START Dataset content

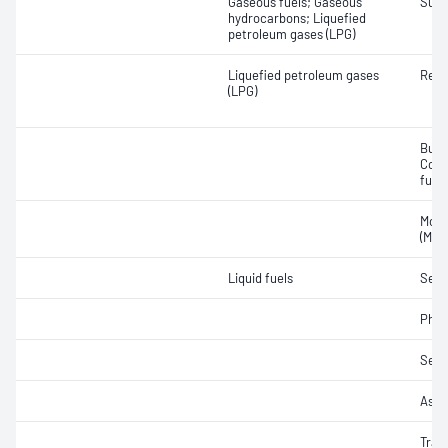
Gaseous fuels; Gaseous
Sulfu
hydrocarbons; Liquefied
petroleum gases (LPG)
Liquefied petroleum gases
Resi
(LPG)
Buta
Comp
fuel
Moto
(MON
Liquid fuels
Sedi
Phos
Sedi
Ash
Trac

END Dataset content

- _Exercise aim_:
Beginning at the line with "hydrocarbons; Liquefied" and ending at the last line of the entries, print every line exactly.

- _Exercise output_:
hydrocarbons; Liquefied
petroleum gases (LPG)
Liquefied petroleum gases
Resi
(LPG)
Buta
Comp
fuel
Moto
(MON
Liquid fuels
Sedi
Phos
Sedi
Ash
Trac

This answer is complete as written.